The logic I've followed here is the following:

  1. Merge all possible 3 number combo with the ones that already have occurred,

  2. Split the 3 number combinations into single number columns,

  3. Merge the single number frequency data with the individual numbers from the 3 number combinations

    # Merge all 3 number possible combinations with the actuals
    merged_combos = all_combos_df.merge(combos_to_analyse, on='Combinations', how='outer')
    
    # Conversion to match data types for merging
    merged_combos["Combinations"] = merged_combos["Combinations"].apply(lambda x: list(x[1:-1].split(', ')))
    merged_combos["Combinations"] = merged_combos["Combinations"].apply(lambda x: [int(i) for i in x])
    
    # Split 3 number combinations into single number columns
    merged_combos["Num_1"] = merged_combos["Combinations"].apply(lambda x: x[0])
    merged_combos["Num_2"] = merged_combos["Combinations"].apply(lambda x: x[1])
    merged_combos["Num_3"] = merged_combos["Combinations"].apply(lambda x: x[2])
    
    # Merge single number frequency to numbers
    merged_combos = merged_combos.merge(single_nums_df[["Num_Frequency"]], how='left', left_on='Num_1', right_index=True)
    merged_combos = merged_combos.merge(single_nums_df[["Num_Frequency"]], how='left', left_on='Num_2', right_index=True)
    merged_combos = merged_combos.merge(single_nums_df[["Num_Frequency"]], how='left', left_on='Num_3', right_index=True)
    
    # Rename columns to keep things nice
    merged_combos.fillna({"3_Num_Combo_Frequency": 0}, inplace=True)
    merged_combos.rename({"Num_Frequency_x": "Num_1_Freq", "Num_Frequency_y": "Num_2_Freq", "Num_Frequency": "Num_3_Freq"}, axis=1, inplace=True)
    
    # Sort DataFrame across frequency columns
    merged_combos.sort_values(["3_Num_Combo_Frequency", "Num_1_Freq", "Num_2_Freq", "Num_3_Freq"], ascending=True)
    

This is the output:

image

This way we can create a sort-of-accurate list about the combinations really underperforming in terms of being drawn.

This is of course not a laser-precision output: look at combinations [65, 68, 69] and [65, 67, 68] for instance. [65, 67, 68] is ranked lower, however, the 3rd number frequency is actually much higher than in [65, 68, 69].

This is because of the multi-column sorting: if we changed the ordering in the sort_values method the results would be slightly different. We could go and sum the individual number frequencies to use that as the sorting column. At this point I have no further preference in the ordering, I let you decide the next steps.

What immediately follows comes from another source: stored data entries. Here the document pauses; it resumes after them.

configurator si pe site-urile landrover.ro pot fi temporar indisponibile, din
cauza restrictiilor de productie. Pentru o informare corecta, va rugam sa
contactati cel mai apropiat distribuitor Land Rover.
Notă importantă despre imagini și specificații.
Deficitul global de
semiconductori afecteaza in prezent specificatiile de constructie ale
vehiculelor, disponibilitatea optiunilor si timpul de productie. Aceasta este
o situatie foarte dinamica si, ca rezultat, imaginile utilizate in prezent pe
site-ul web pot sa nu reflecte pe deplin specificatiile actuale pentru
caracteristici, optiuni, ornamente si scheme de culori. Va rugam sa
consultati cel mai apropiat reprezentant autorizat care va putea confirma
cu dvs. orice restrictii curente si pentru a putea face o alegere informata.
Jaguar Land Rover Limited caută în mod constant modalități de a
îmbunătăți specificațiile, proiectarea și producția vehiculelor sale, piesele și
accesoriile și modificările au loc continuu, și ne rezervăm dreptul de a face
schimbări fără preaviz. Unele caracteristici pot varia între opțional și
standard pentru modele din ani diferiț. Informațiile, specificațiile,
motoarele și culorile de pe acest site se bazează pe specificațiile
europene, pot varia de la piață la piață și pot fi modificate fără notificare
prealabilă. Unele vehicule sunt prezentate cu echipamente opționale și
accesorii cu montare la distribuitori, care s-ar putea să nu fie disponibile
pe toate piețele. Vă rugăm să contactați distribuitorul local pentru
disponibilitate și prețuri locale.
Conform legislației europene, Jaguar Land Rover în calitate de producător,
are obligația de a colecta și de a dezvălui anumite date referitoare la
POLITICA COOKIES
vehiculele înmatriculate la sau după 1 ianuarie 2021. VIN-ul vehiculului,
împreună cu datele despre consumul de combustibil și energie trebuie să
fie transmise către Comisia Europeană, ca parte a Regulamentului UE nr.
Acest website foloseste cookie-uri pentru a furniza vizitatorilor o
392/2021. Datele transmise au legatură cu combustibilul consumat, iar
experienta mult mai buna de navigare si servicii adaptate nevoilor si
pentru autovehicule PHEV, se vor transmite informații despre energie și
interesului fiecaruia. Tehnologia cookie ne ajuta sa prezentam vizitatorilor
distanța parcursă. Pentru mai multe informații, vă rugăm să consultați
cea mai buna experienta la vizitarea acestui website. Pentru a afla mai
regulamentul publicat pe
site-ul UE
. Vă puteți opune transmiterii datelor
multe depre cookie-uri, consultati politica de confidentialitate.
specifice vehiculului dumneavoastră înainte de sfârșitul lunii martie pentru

Instead of further complicating the data, let's visualize it instead!

Plotting the data

A little bit of tailoring of the single number frequency data to accommodate for this task:

image

I used a simple Seaborn bar plot to show all the numbers and the number of times each has been drawn. The horizontal blue line marks the average number of draws.

image

There is some noise for sure, but it looks pretty uniform if you ask me. Remember the law of large numbers I mentioned at the beginning? Even though this is not a huge sample, we can take a look at the mean of the numbers drawn:

image

How do we calculate the expected value of the game? Just multiply each number by the probability of being drawn in a game and sum up the products!

image

The difference of 0.265 is definitely not going to disprove the “law” here — but once again, under 7000 experiments are probably not considered a large number when examining the lottery.

I hope you enjoyed this poking around the lottery numbers. I think these kinds of exercises can be a good playground to practice some of the data manipulation tools you have learned with Python.

Once again, this was not an attempt to predict the future of PowerBall games in any way, I do not think that would be possible. However if you read this article and it gave you an idea to come up with an algorithm that actually can predict the numbers, well, I accept donations if you want to thank me.